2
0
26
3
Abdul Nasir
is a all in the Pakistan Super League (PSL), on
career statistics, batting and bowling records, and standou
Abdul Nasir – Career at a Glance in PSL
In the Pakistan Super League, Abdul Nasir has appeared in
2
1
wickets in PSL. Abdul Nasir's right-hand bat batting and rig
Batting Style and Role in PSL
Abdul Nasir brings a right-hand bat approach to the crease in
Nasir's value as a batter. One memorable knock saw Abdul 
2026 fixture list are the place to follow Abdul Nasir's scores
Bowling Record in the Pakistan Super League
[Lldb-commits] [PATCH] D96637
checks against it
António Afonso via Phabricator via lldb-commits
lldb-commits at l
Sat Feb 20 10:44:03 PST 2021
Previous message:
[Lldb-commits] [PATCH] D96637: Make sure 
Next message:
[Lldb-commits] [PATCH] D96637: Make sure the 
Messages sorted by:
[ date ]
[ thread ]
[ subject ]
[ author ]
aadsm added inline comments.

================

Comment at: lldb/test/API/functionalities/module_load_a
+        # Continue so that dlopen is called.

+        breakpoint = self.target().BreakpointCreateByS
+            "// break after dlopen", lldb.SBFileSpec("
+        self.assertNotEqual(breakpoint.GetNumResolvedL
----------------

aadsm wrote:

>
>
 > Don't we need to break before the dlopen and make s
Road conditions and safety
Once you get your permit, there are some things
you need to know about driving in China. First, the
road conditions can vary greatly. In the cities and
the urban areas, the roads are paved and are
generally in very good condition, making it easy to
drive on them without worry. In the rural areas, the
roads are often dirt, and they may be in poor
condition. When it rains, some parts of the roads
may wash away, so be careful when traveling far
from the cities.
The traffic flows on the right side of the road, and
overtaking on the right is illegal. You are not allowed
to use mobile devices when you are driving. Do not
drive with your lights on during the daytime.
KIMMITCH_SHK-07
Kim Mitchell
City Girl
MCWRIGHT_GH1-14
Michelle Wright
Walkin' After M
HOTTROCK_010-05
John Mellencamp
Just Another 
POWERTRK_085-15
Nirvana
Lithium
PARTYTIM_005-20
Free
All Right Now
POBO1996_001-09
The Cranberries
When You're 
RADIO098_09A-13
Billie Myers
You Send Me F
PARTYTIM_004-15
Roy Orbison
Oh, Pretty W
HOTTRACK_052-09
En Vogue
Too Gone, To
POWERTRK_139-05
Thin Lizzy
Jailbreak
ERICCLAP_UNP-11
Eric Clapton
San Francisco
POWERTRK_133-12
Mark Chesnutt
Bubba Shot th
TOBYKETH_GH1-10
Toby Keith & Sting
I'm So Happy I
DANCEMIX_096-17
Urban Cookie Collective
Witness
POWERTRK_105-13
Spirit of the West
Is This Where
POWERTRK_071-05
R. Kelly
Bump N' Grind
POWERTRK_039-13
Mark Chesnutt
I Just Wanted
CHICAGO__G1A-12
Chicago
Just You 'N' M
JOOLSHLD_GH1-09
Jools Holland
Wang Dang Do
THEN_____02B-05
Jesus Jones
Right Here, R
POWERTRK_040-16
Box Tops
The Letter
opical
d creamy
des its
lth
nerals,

● ● ● ● ● ● ●

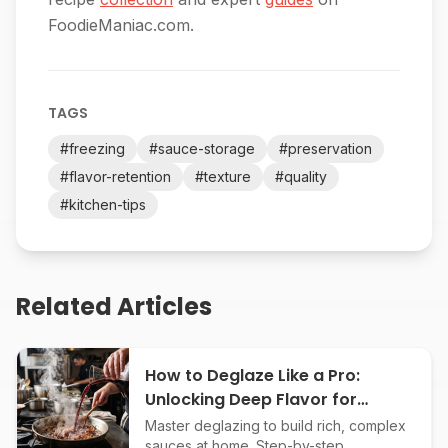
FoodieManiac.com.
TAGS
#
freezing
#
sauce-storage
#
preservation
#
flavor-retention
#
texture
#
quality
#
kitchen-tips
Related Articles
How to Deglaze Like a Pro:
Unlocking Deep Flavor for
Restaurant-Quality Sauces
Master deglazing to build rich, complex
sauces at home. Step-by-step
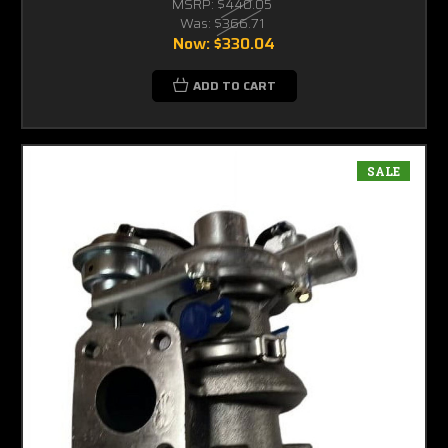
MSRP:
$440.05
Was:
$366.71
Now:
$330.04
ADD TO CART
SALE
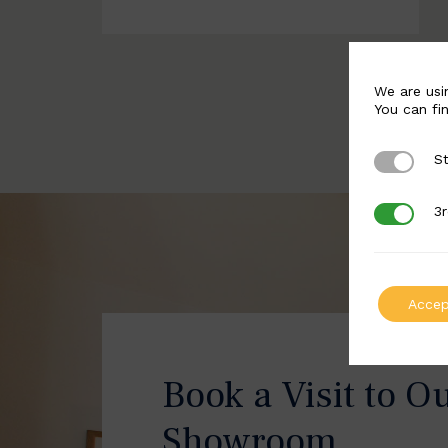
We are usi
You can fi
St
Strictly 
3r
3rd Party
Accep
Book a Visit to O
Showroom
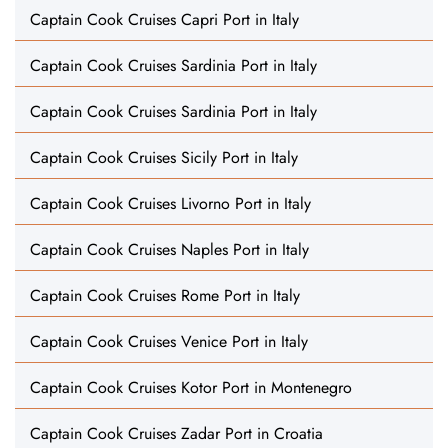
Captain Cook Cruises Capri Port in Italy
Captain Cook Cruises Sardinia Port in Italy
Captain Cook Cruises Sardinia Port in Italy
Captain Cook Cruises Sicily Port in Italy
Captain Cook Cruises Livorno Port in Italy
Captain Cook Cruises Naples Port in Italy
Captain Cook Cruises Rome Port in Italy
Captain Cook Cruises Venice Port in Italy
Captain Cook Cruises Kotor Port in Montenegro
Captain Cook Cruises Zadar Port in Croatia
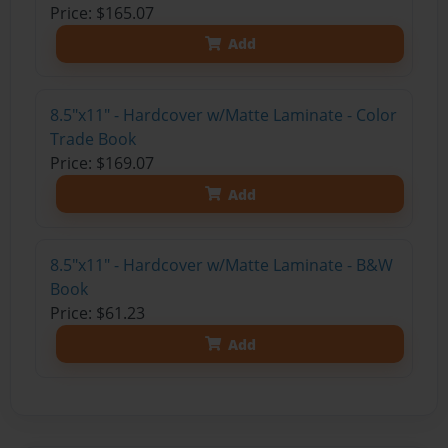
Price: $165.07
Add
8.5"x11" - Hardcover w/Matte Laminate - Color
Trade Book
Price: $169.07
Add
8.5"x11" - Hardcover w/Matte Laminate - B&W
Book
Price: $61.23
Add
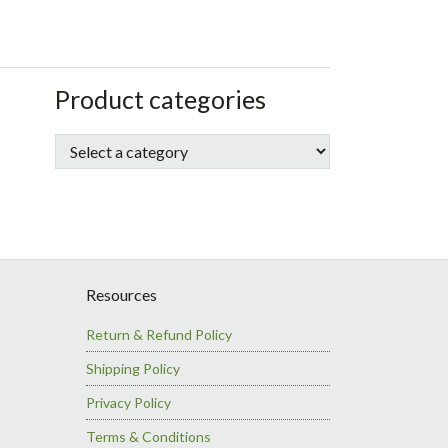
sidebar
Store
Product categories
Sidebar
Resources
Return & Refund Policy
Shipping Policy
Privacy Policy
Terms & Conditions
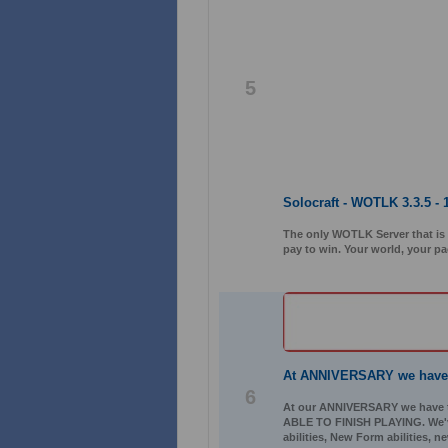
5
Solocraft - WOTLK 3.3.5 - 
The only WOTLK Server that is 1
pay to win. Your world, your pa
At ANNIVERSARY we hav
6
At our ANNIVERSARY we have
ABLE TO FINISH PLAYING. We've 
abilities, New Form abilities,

● ● ● ● ● ● ●

→ **EXERCISE INSTRUCTIONS**: Give back, unchanged, the run of lines in the listing above that begins at the line containing "Solocraft - WOTLK" and ends at the line containing "abilities, New Form", both included.

→ **WORKED SOLUTION**:
Solocraft - WOTLK 3.3.5 - 
The only WOTLK Server that is 1
pay to win. Your world, your pa
At ANNIVERSARY we hav
6
At our ANNIVERSARY we have
ABLE TO FINISH PLAYING. We've 
abilities, New Form abilities,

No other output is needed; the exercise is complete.